Goal: Optimize the business for more bike rentals in Q2 2021. Q1 2021 is the business quarter number 1, starting in January & ending in March. Your data describes these months only. Q2 2021 is the next quarter - April to June 2021, included. Zen City has strategically positioned bike stations to facilitate rider accessibility. However, they recognized the need to fine-tune their station placements, and their product features for maximum efficiency. They set out to analyze rental patterns and station utilization to identify underutilized & overcrowded stations, to get the maximum of the existing business. You, as an analyst in the company, are asked to offer new ways to make Zen City more useful, increase its user base, and aim for the target of increasing the bike rentals during next quarter.

Chapter 2: Data Exploration

To tackle these challenges, you got two key tables:

  • The cycle_hire_new table contains information about each bike rental transaction.
  • The cycle_stations_pro table provides information about each bike station's location and capacity.

Suggested ways to think about the data:

  • Can you identify any temporal patterns? seasonal trends?
  • Are there any outliers or anomalies? How can you handle them?
  • What is the average distance between the start and end stations?
  • Can you identify popular bike routes?
  • Can you identify any spatial clusters of bike stations?

Chapter 3: Hypothesis and Business Questions

After viewing the data, what are the business questions and directions of analysis you’d like to perform? What kind of questions would you like to answer? What would be a valuable insight? As these questions are addressed, Zen City can refine station placements, enhance bike availability, and elevate customer experiences. By adapting their strategies based on these insights, Zen City will be well-positioned to navigate the dynamic urban mobility landscape and continue setting new benchmarks in the bike-sharing industry.

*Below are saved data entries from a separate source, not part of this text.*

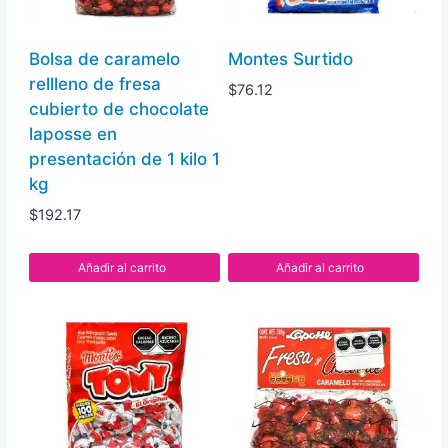
Bolsa de caramelo
Montes Surtido
rellleno de fresa
$
76.12
cubierto de chocolate
laposse en
presentación de 1 kilo 1
kg
$
192.17
Añadir al carrito
Añadir al carrito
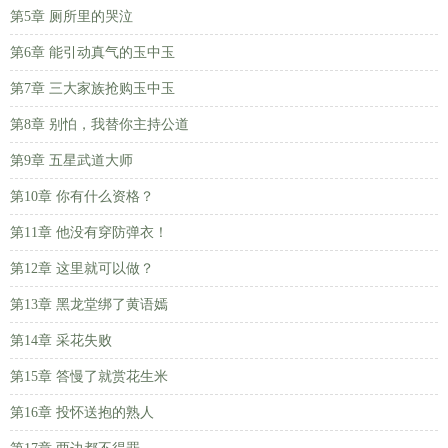
第5章 厕所里的哭泣
第6章 能引动真气的玉中玉
第7章 三大家族抢购玉中玉
第8章 别怕，我替你主持公道
第9章 五星武道大师
第10章 你有什么资格？
第11章 他没有穿防弹衣！
第12章 这里就可以做？
第13章 黑龙堂绑了黄语嫣
第14章 采花失败
第15章 答慢了就赏花生米
第16章 投怀送抱的熟人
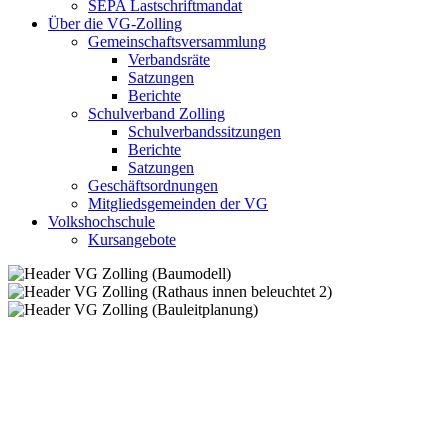
SEPA Lastschriftmandat
Über die VG-Zolling
Gemeinschaftsversammlung
Verbandsräte
Satzungen
Berichte
Schulverband Zolling
Schulverbandssitzungen
Berichte
Satzungen
Geschäftsordnungen
Mitgliedsgemeinden der VG
Volkshochschule
Kursangebote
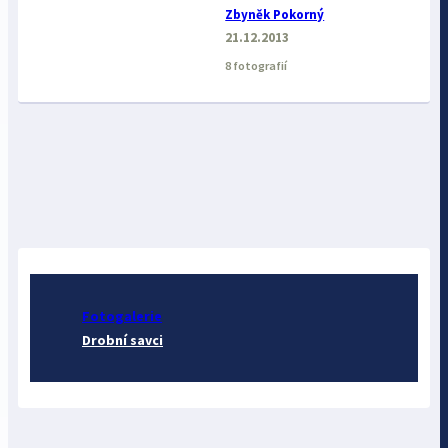
Zbyněk Pokorný
21.12.2013
8 fotografií
Fotogalerie
Drobní savci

Chapter 4: Data Cleaning & Data Wrangling

Now, your goal is to get a dataset that’s ready to be analyzed. We want to make sure we’ve got all of the necessary information clean and ready for analysis. Your data cleaning will be done with a CTE. Some of the principles you’d like to take care of are:

  1. Identify missing values.
  2. Identify uncorrected data types.
  3. Identify & treat nulls.
  4. Identify & treat duplicates.
  5. Identify & treat inconsistencies.
  6. Take care of outliers.
  7. Create new columns for better analysis.
  8. Standardization.

Chapter 5: Data Analysis and Visualizations

Perform a data analysis on Zen City’s final dataset you just created. Go through the univariate analysis, complete the picture you started to draw in the exploration step. Understand the distributions and the behavior of the data. Continue with bivariate & Multivariate analysis, study the interactions & correlations of the data.

Don’t forget to add a business sense to the analysis you perform, with the goal of the project in mind. Don’t be afraid to involve domain knowledge in your way to drive the success of the bike rental service.

Chapter 6: Predictions

Zen City has collected data on bike rentals for business Quarter number 1 (Jan-March). They're interested in using this data to predict rental information. You are asked to do so, using all of the statistical knowledge you acquired so far. Prediction Question: Predict how many rentals will be made in the next month (April 2021) in “Albert Gate, Hyde Park” bike station.

Technologies Used:

  • SQL tables - hosted on Google BigQuery Link to SQL script
  • Google Sheets & Microsoft Excel
  • Econometric analysis (Linear Regression) - gretl
  • Presentation - Google Slides

The Presentation

Presentation1 Presentation2 Presentation3 Presentation4 Presentation5 Presentation6 Presentation7 Presentation8 Presentation9 Presentation10


We had a great time and learnt a lot along the way.

It was intresting working as a team and diving into the data.

Thank you for your time and attention!